Written on the 9 May 2011


IT was two years ago this month when one of Australia’s iconic luxury yacht brands started to sink. Debt-laden and forced to jettison its workforce from 1200 to 400, Riviera was in dire straits. Now after a rise from administration, the boat builder is just ‘months away’ from exiting receivership. CEO John Anderson tells Gold Coast Business News that the dramas of 2009 are now behind the company.

Give us an introspective on Riviera’s rise from administration?

The last two years have been extremely challenging for the entire marine industry, in fact Riviera fared better than a number of its global competitors. The US and European markets in particular were gutted, in some cases segments were off up to 75 per cent. I am not sure I would use the term ‘gallant’ in regards to exiting administration but more of a common belief that Riviera was strong enough to overcome these obstacles and continue in business. This was a crucial point in all of our suppliers agreeing to the terms of the deed of company arrangement (DOCA). The return of a healthy Riviera was the best overall outcome for all concerned.
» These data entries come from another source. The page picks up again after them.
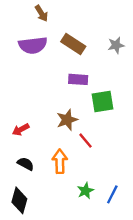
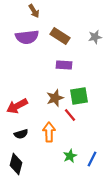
green square: (103, 101) -> (79, 96), moved
red arrow: (21, 130) -> (17, 106), size x1.5
black semicircle: (26, 164) -> (21, 134), turned 136

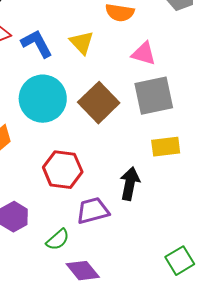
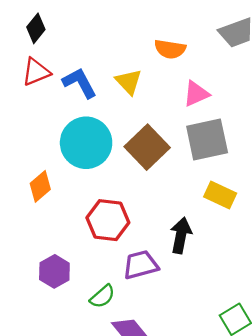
pink triangle: (144, 54) -> (196, 94), turned -40
yellow rectangle: (166, 147) -> (220, 195), turned 32

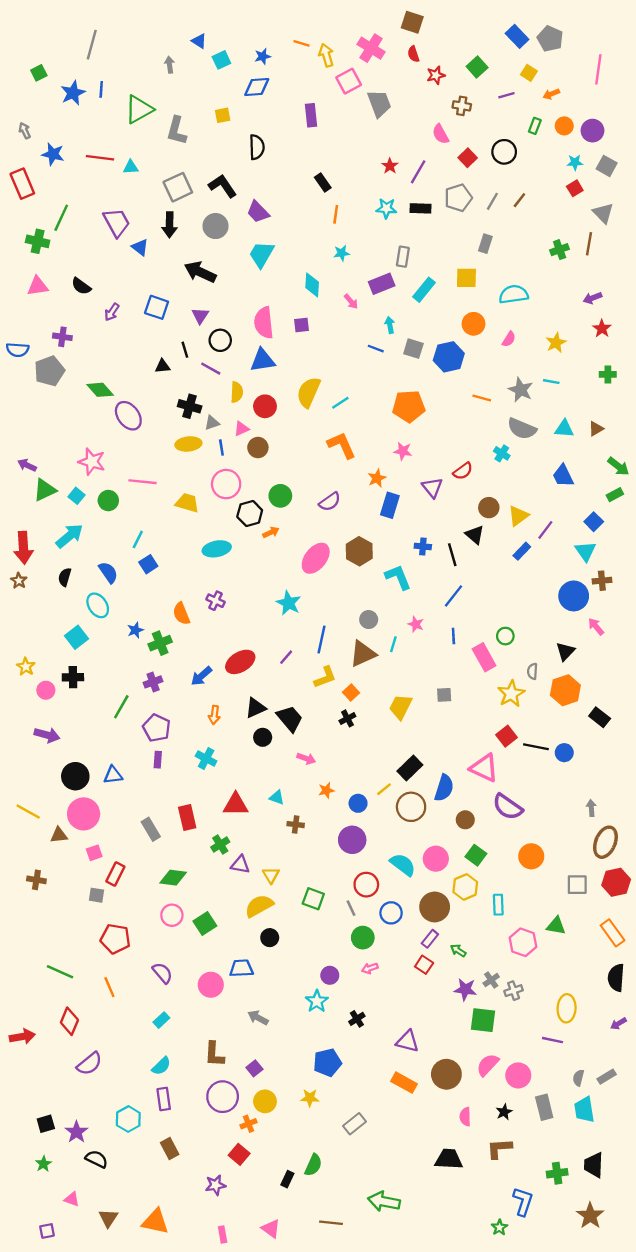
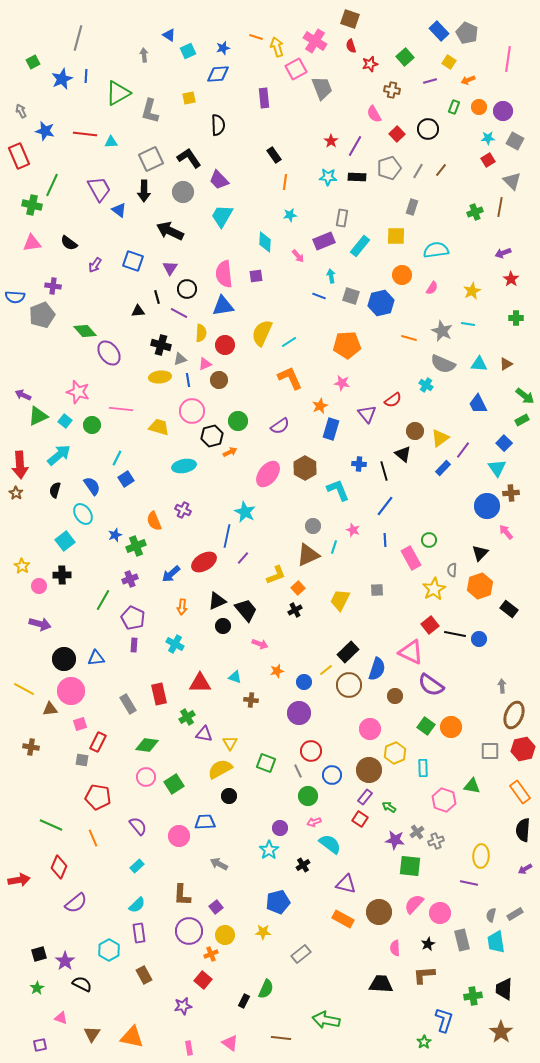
blue line: (322, 640) -> (227, 536), moved
green square: (476, 855) -> (426, 726), moved
cyan semicircle: (403, 865) -> (330, 844), moved

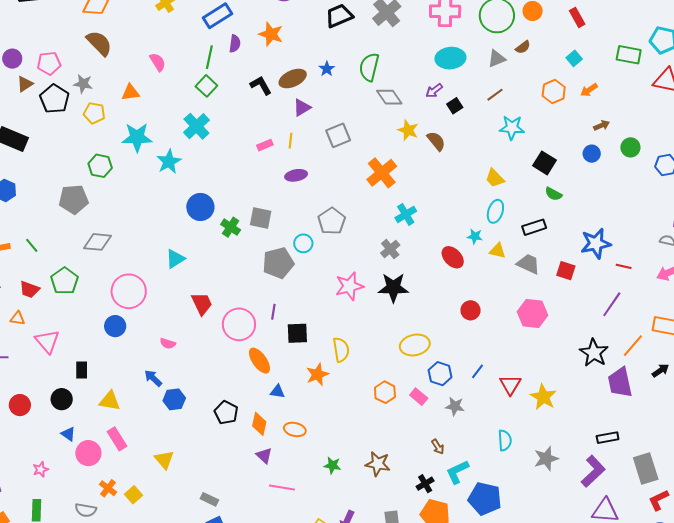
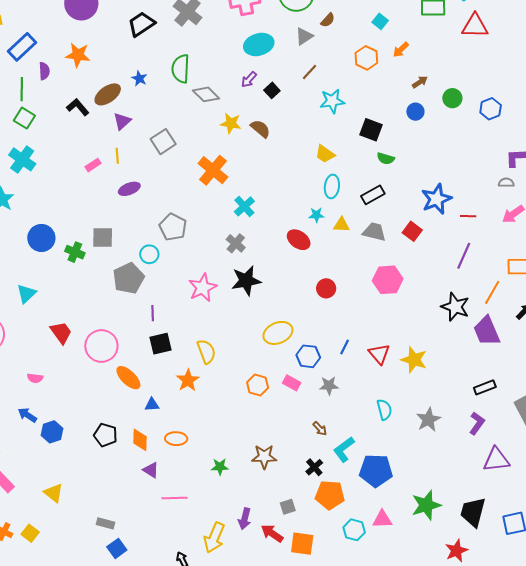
red square: (566, 271) -> (412, 231), turned 30
purple line: (273, 312) -> (153, 313), moved
purple L-shape: (593, 471) -> (477, 423), size x0.7

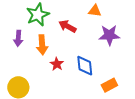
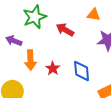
purple arrow: (18, 38) -> (14, 41), turned 105
orange arrow: (42, 45) -> (30, 60), moved

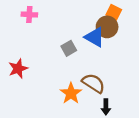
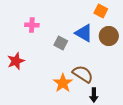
pink cross: (29, 15) -> (32, 25), moved
brown circle: (107, 27) -> (109, 36), moved
gray square: (69, 48) -> (61, 43), turned -32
The company is still in the hands of receivers; what’s next?

The vast majority of the tasks needed to be completed for Riviera to exit receivership have been completed. First and foremost we had to rebuild the senior management team and I am pleased that task has been accomplished with the hiring of Darren Wallace as our general manager of global sales. The team that is in place today is extremely experienced in their respective positions and bring a wealth of business acumen to the company. My estimate is that we are now just months away from exiting receivership.

How difficult has this period been for you personally as people questioned the longevity and strength of the Riviera brand?
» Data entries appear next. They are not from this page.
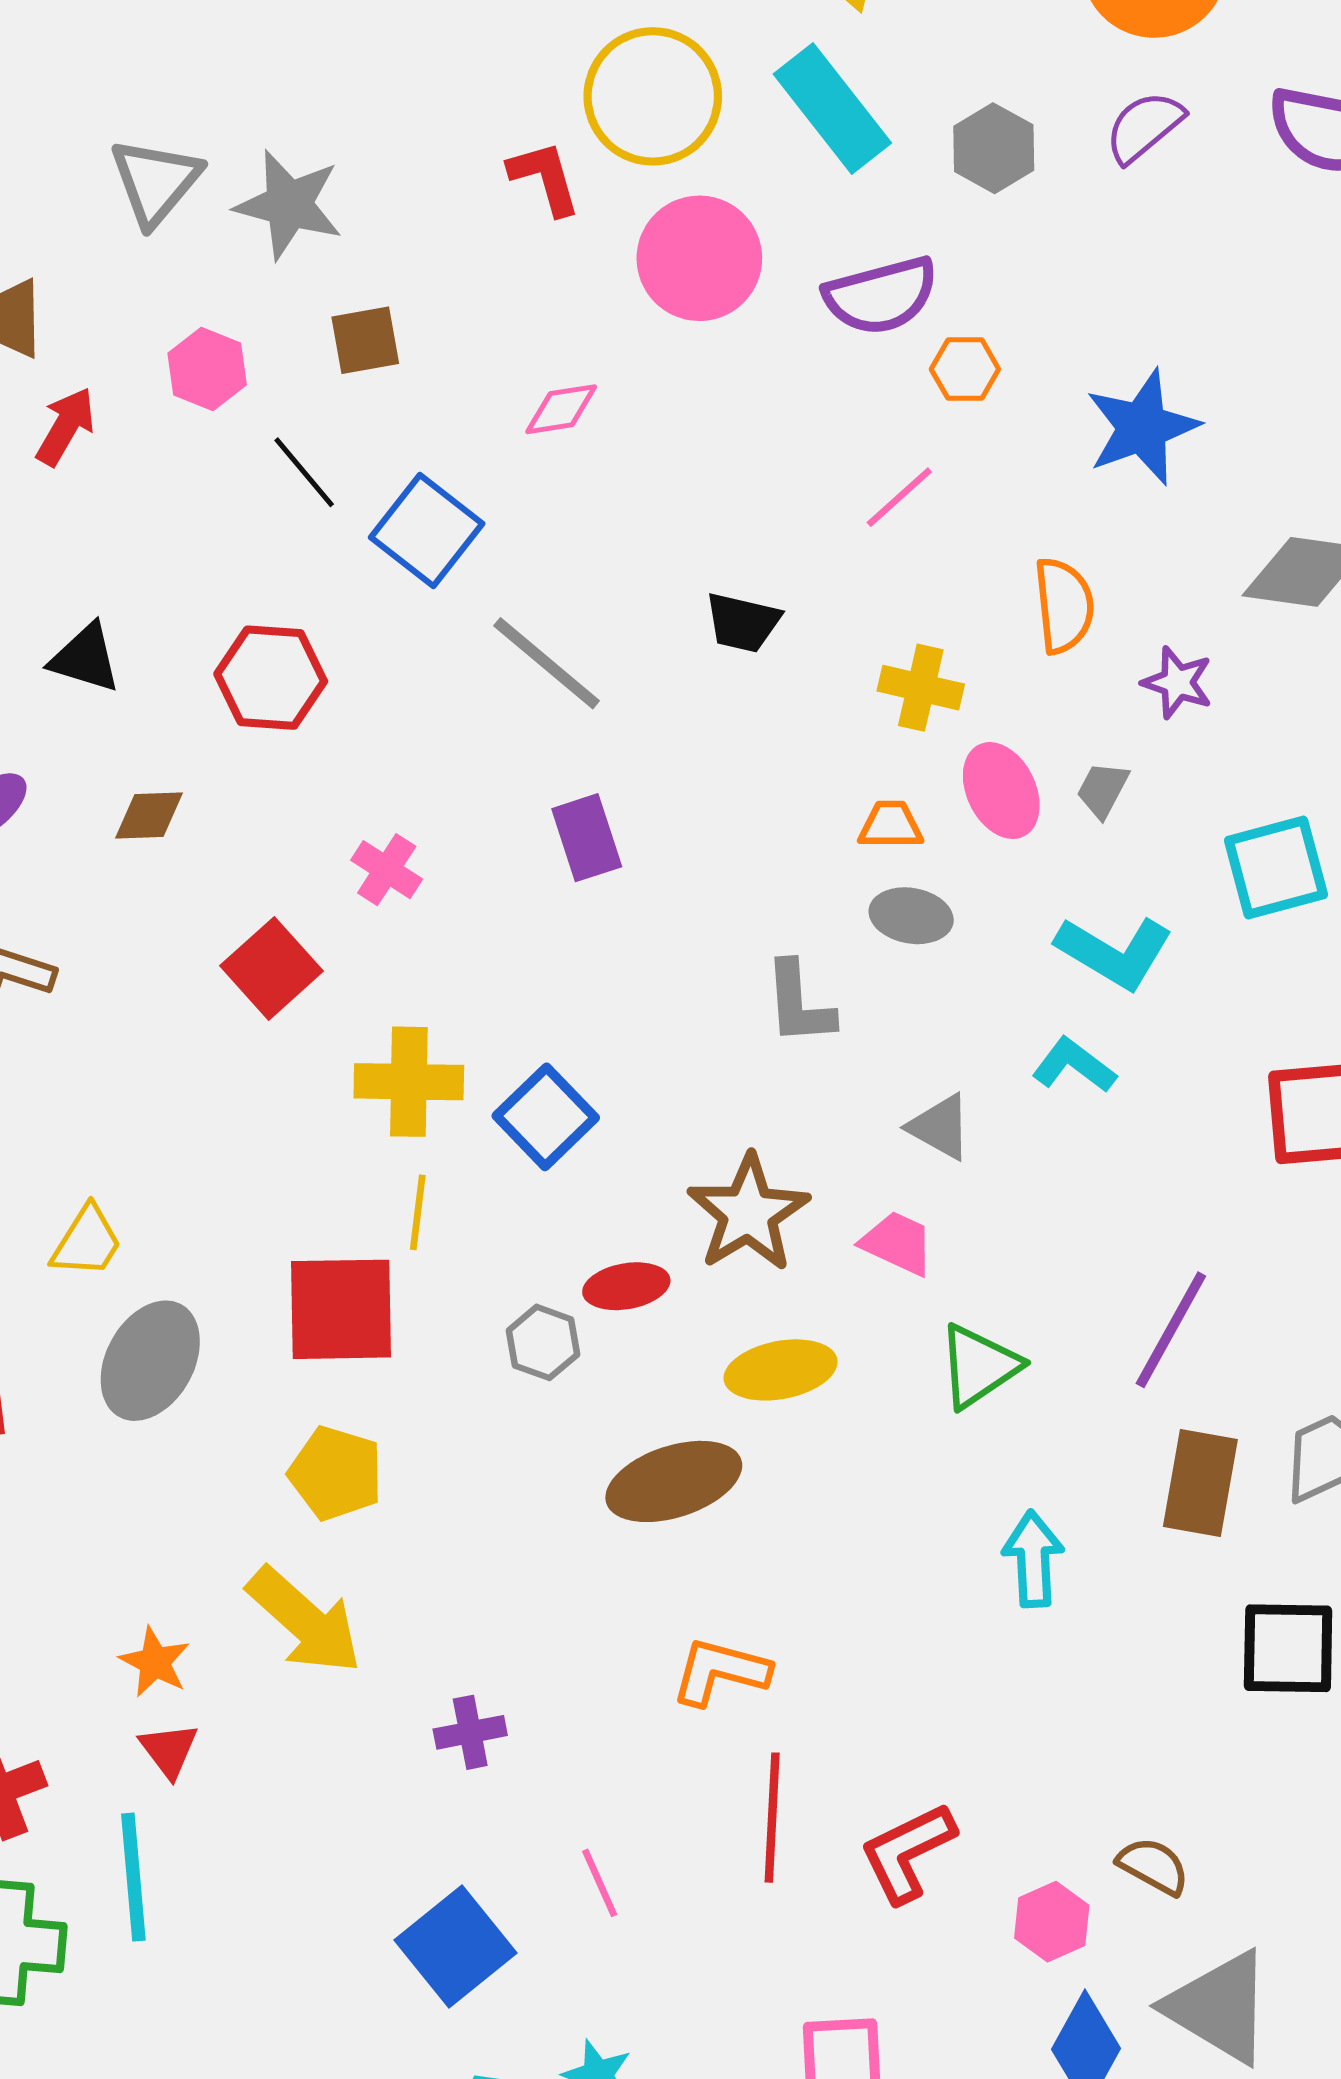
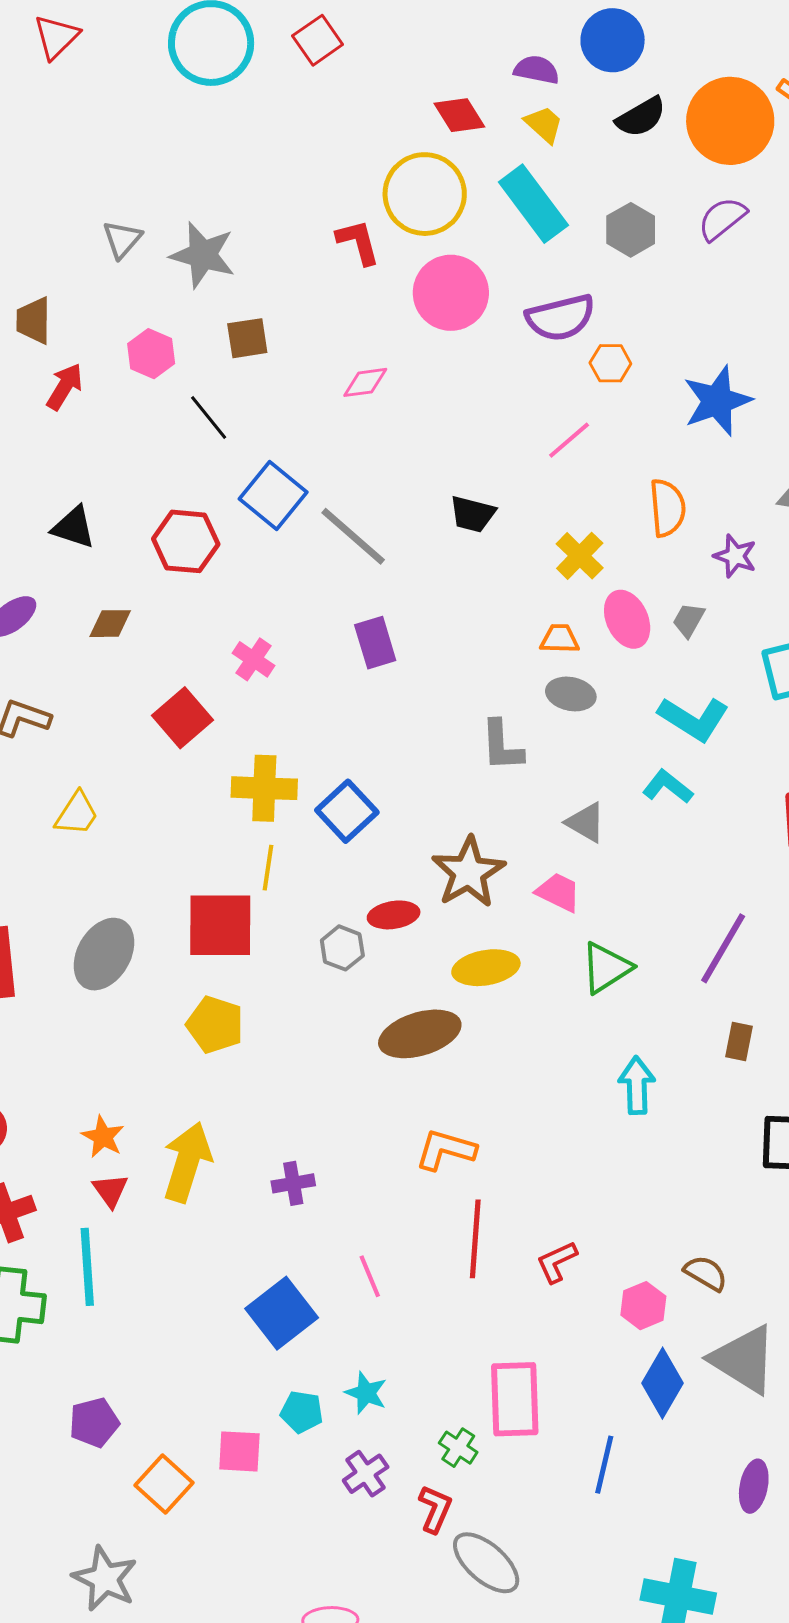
gray triangle: (155, 182) -> (122, 239), size x0.7
blue square: (427, 531) -> (273, 495), moved
yellow cross: (921, 688) -> (580, 556), turned 30
yellow trapezoid: (87, 1242) -> (77, 814), moved
brown rectangle: (1200, 1483) -> (739, 1042), size x0.6
yellow arrow: (304, 1621) -> (187, 1162), moved, turned -116
red L-shape: (907, 1852) -> (557, 1262), size x0.7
Having experienced a corporate bankruptcy in my past I knew first hand that a strong brand with good people, dealers and loyal customers can not only survive, but grow to be a larger stronger company in due course. I will admit that the first few weeks leading up to the Sanctuary Cove International Boat Show (2009) there was some level of anxiety. This ended after the first few minutes of the show when our display filled with loyal Riviera owners showing their support and having sold 5000 of the ‘I love Riv’ stickers.
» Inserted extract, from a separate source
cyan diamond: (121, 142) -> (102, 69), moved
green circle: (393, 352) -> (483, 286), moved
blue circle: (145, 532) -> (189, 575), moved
There was never any doubt in any of our minds that Riviera wouldn’t recover. The proof of the strength of the brand has been confirmed over the last two years based on the number of new Riviera’s that have sold.

What are your thoughts on where the industry is heading?

Over the last year we have had the return of the 50ft and larger market and this trend is continuing. We are currently on our capacity plan to reduce the cycle time on our lines for larger boats to improve our delivery dates.
We see considerable sales activity with our 58 Sport Yacht, 61 Fly Bridge and we have a 70ft in build at the moment. This is combined with a number of 43 fly bridges and our 53 fly bridge that will be introduced at the Sanctuary Cove show this month. I believe that the 50ft and above sector will continue to be active as there still is substantial inventory of under 50ft product around the world.

How problematic has the strong Aussie dollar been for export operations?

Call it brilliant thinking or perhaps luck, but not knowing how long the GFC would be a factor in the marketplace we have been very conservative in our forecasting for the export market.
We have had a plan in place for some months in regard to operating at parity with the US dollar and now we would just like to get back to that level. I am not clever enough to forecast exactly when we will get back to parity or below, it’s just something you have to manage your way trough.

What’s the key leadership mantra you bring to Riviera and what corporate strategy will drive the brand forward from here?

My management style has always been to surround myself with smart people and let them do their job and of course making sure everyone is aligned with the common goal. We have a defined growth strategy but it can be broken down into simpler terms. Make sure you know what the customer wants to buy and you have a distribution network that can sell and service the product. The rest is up to the company to make the right decisions and with the team that is assembled at Riviera today I am extremely confident in the future direction of our company.